Lean hog futures were mixed Monday as investors weighed strength in cash markets against the broad-market sell-off.
October hog futures rose 0.3 cent, or 0.3%, to 87.65 cents a pound in trading at the Chicago Mercantile Exchange. CME December hog futures fell 0.9 cents, or 1.1%, to 81.82 cents a pound.
October contracts found support in the continued rise in cash prices for hogs, which have been rallying over the last two weeks as demand from pork processors has surged on healthy profit margins and high prices for pork.
Traders almost uniformly assumed that China is currently buying more pork to temper inflated food prices there. China likewise moved to import more pork in summer, pushing U.S. pork prices to record levels.

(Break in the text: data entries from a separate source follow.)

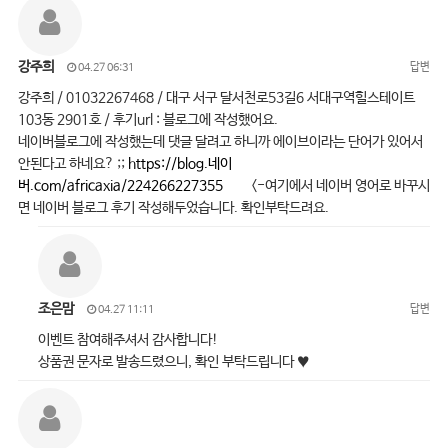
강주희
답변
04.27 06:31
강주희 / 01032267468 / 대구 서구 달서천로53길6 서대구역힐스테이트
103동 2901호 / 후기url : 블로그에 작성했어요.
네이버블로그에 작성했는데 댓글 달려고 하니까 에이브이라는 단어가 있어서
안된다고 하네요? ;;
https://blog.네이
버.com/africaxia/224266227355
<-여기에서 네이버 영어로 바꾸시
면 네이버 블로그 후기 작성해두었습니다. 확인부탁드려요.
조은맘
답변
04.27 11:11
이벤트 참여해주셔서 감사합니다!
상품권 문자로 발송드렸으니, 확인 부탁드립니다 ♥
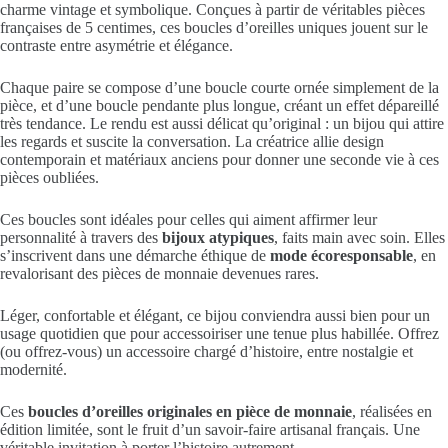
charme vintage et symbolique. Conçues à partir de véritables pièces
françaises de 5 centimes, ces boucles d’oreilles uniques jouent sur le
contraste entre asymétrie et élégance.
Chaque paire se compose d’une boucle courte ornée simplement de la
pièce, et d’une boucle pendante plus longue, créant un effet dépareillé
très tendance. Le rendu est aussi délicat qu’original : un bijou qui attire
les regards et suscite la conversation. La créatrice allie design
contemporain et matériaux anciens pour donner une seconde vie à ces
pièces oubliées.
Ces boucles sont idéales pour celles qui aiment affirmer leur
personnalité à travers des
bijoux atypiques
, faits main avec soin. Elles
s’inscrivent dans une démarche éthique de
mode écoresponsable
, en
revalorisant des pièces de monnaie devenues rares.
Léger, confortable et élégant, ce bijou conviendra aussi bien pour un
usage quotidien que pour accessoiriser une tenue plus habillée. Offrez
(ou offrez-vous) un accessoire chargé d’histoire, entre nostalgie et
modernité.
Ces
boucles d’oreilles originales en pièce de monnaie
, réalisées en
édition limitée, sont le fruit d’un savoir-faire artisanal français. Une
véritable invitation à porter l’histoire autrement.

Participants are nonetheless bracing for a fall in cash prices in October, which would weigh on futures since cash prices converge with futures when a contract expires. Cash prices typically show stability in September before falling again in October and November as a seasonal rise in production among pig farmers nears its peak. Hog producers typically turn up production in late summer and early fall as cooler weather makes for more efficient hog-raising conditions.
Cash prices in direct markets were mostly higher Monday as meat packers continued to buy supplies for this week's slaughter. Packers are still buying supplies in part because they're slaughtering far more animals than the same time last year. Last week's slaughter of about 2.3 million head was nearly 5% higher than the same week last year.
The USDA's pork carcass composite value Friday rose 15 cents to $95.37 a hundred pounds.
The latest Dow Jones Newswires pork packer margin index was plus $8.60 per head, compared with plus $9.44 the previous day.